In September 2006, Massachusetts, which recognized same-sex marriage, ruled that they would grant marriage licenses to gay Rhode Islanders seeking to marry someone of the same sex. In February 2007, the Rhode Island Attorney General determined that same-sex marriages performed in Massachusetts were valid in Rhode Island. In December 2007, a case found that same-sex couples who married in Massachusetts were unable to divorce in Rhode Island. Following New Hampshire's recognition of same-sex civil unions in 2008, Rhode Island became the only New England state "with no recognition of same-sex relationships in the law".

=== 2010–2019 ===
Students of the University of Rhode Island participated in an eight-day library sit-in in protest of alleged bias against LGBT students in 2010. In July 2011, Rhode Island's governor signed a bill recognizing civil unions, and, in 2013, Rhode Island became the tenth state nationwide and the final state in New England to recognize same-sex marriage. Burrillville couple Aaron Couto and Ray Daignault became the state's first civil union in July 2011. Nearly two years later, a total of 85 civil unions were recognized in the state.

In 2015, Brown University announced a $100 million plan intended to increase diversity at its campus through 2025, including a goal to double the amount of faculty who are members of underrepresented groups, such as minorities, women, and LGBT people.

In March 2016, Cumberland became the first public school district in the state with a formal policy protecting transgender students. In June, the Rhode Island Department of Education published guidance on transgender students, which advocated for allowing students to use the bathroom affiliated with their identities.

In 2017, Rhode Island became the tenth state to ban conversion therapy for minors.

In June 2019, Providence Bishop Thomas Tobin received significant backlash, including from Rhode Island Pride and Providence mayor Jorge Elorza, after tweeting that Catholics should not attend Pride events. Rhode Island Pride organized a rally at Cathedral Square in Providence in response.

In November 2019, Governor Gina Raimondo signed a bill into law whereby LGBT veterans who received a dishonorable discharge under Don't Ask, Don't Tell can have that discharge changed, and ensures that those veterans have access to veteran benefits.

=== 2020–present ===
In January 2020, presidential candidate Pete Buttigieg's husband, Chasten Buttigieg, cancelled an appearance at an LGBT nightclub in Providence due to the club's "dancing pole", which sparked backlash from LGBT voters, who felt Buttigieg's campaign was trying to pander to straight voters. The state's first LGBTQ health center, Open Door Health, opened in Providence in March 2020.

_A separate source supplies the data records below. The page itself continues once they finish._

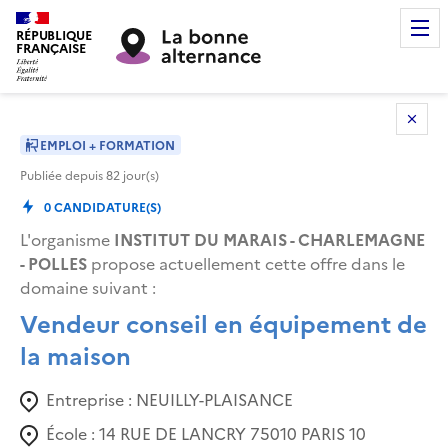
RÉPUBLIQUE
FRANÇAISE
EMPLOI + FORMATION
Publiée depuis
82
jour(s)
0
CANDIDATURE(S)
L'organisme
INSTITUT DU MARAIS - CHARLEMAGNE
- POLLES
propose actuellement cette offre dans le
domaine suivant
:
Vendeur conseil en équipement de
la maison
Entreprise :
NEUILLY-PLAISANCE
École :
14 RUE DE LANCRY 75010 PARIS 10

In 2021, the Providence Public Library launched the RI LGBTQ+ Community Archive, the first LGBT public community archives in the state.

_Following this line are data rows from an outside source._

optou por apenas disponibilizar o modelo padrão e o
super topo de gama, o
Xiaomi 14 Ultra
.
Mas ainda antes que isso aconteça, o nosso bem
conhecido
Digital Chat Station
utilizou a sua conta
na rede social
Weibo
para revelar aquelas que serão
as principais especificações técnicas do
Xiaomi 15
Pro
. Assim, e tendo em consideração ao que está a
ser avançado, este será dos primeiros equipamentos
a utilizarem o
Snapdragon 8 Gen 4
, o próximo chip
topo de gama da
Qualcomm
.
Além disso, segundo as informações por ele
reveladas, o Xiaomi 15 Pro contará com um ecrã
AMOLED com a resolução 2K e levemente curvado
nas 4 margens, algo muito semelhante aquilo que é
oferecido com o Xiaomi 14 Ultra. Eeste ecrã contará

A bill targeting transgender people in sports that would "categorize women by their biological identity at birth rather than their gender identity for purposes of organized sports" was introduced by Republican state representative Elaine J. Morgan in 2022. It was subsequently criticized by the recently formed Rhode Island Queer Political Action Committee.

In January 2023, Donnie Anderson was elected as the chair of the Rhode Island Democratic Women's Caucus, becoming the first trans woman to hold the role.

In March 2023, state representative Robert Quattrocchi, from Scituate, was removed from a Rhode Island State House committee after asking Rebecca Kislak, a lesbian representative from Providence, if she was a pedophile.